> [What you will do] Each line of the records below needs repeating exactly. Skip the pictures.

> [Data supplied]

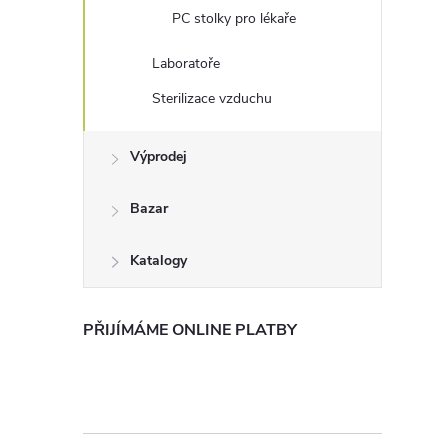
PC stolky pro lékaře
Laboratoře
Sterilizace vzduchu
Výprodej
Bazar
Katalogy
PŘIJÍMÁME ONLINE PLATBY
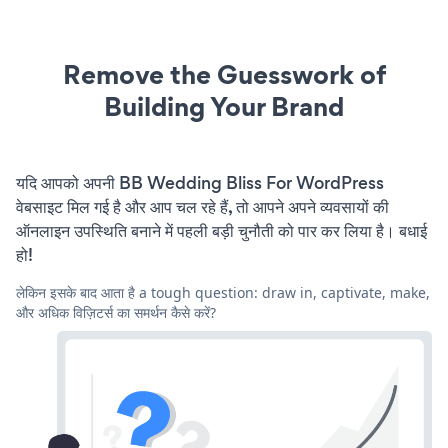
Remove the Guesswork of
Building Your Brand
यदि आपको अपनी BB Wedding Bliss For WordPress
वेबसाइट मिल गई है और आप चल रहे हैं, तो आपने अपने व्यवसायों की
ऑनलाइन उपस्थिति बनाने में पहली बड़ी चुनौती को पार कर लिया है। बधाई
हो!
लेकिन इसके बाद आता है a tough question: draw in, captivate, make,
और अधिक विज़िटर्स का समर्थन कैसे करें?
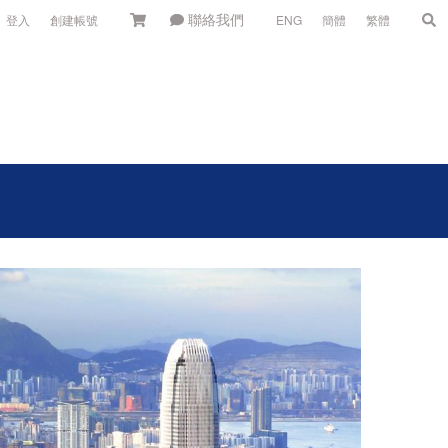
聯絡我們
登入
創建帳號
ENG
簡體
繁體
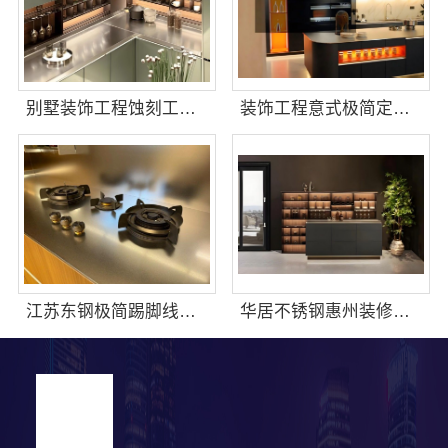
别墅装饰工程蚀刻工艺多少钱，江苏东钢金属家居
装饰工程意式极简定制厂家，华居不锈钢演绎
江苏东钢极简踢脚线介绍
华居不锈钢惠州装修施工工艺规范不锈钢家装全流程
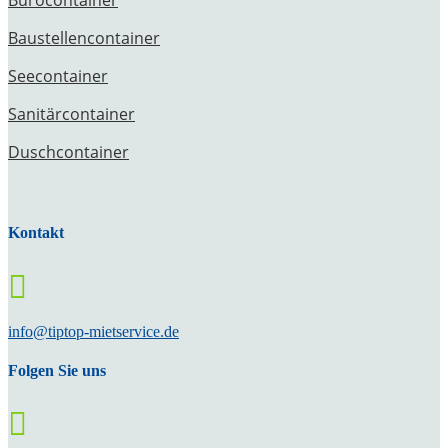
Bürocontainer
Baustellencontainer
Seecontainer
Sanitärcontainer
Duschcontainer
Kontakt

info@tiptop-mietservice.de
Folgen Sie uns

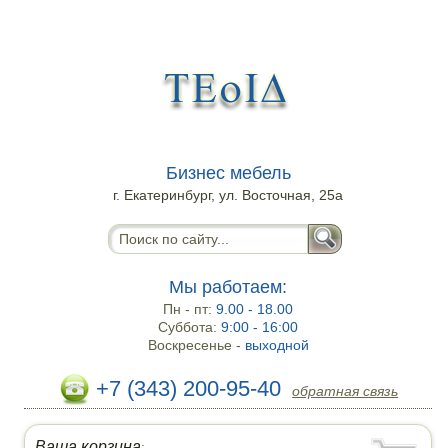
Бизнес мебель
г. Екатеринбург, ул. Восточная, 25а
Мы работаем:
Пн - пт:
9.00 - 18.00
Суббота:
9:00 - 16:00
Воскресенье -
выходной
+7 (343) 200-95-40
обратная связь
Ваша корзина
:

> [Response box]
PC stolky pro lékaře
Laboratoře
Sterilizace vzduchu
Výprodej
Bazar
Katalogy
PŘIJÍMÁME ONLINE PLATBY
Remove the Guesswork of
Building Your Brand
यदि आपको अपनी BB Wedding Bliss For WordPress
वेबसाइट मिल गई है और आप चल रहे हैं, तो आपने अपने व्यवसायों की
ऑनलाइन उपस्थिति बनाने में पहली बड़ी चुनौती को पार कर लिया है। बधाई
हो!
लेकिन इसके बाद आता है a tough question: draw in, captivate, make,
और अधिक विज़िटर्स का समर्थन कैसे करें?
聯絡我們
登入
創建帳號
ENG
簡體
繁體
别墅装饰工程蚀刻工艺多少钱，江苏东钢金属家居
装饰工程意式极简定制厂家，华居不锈钢演绎
江苏东钢极简踢脚线介绍
华居不锈钢惠州装修施工工艺规范不锈钢家装全流程
Bürocontainer
Baustellencontainer
Seecontainer
Sanitärcontainer
Duschcontainer
Kontakt

info@tiptop-mietservice.de
Folgen Sie uns

Бизнес мебель
г. Екатеринбург, ул. Восточная, 25а
Мы работаем:
Пн - пт:
9.00 - 18.00
Суббота:
9:00 - 16:00
Воскресенье -
выходной
+7 (343) 200-95-40
обратная связь
Ваша корзина
:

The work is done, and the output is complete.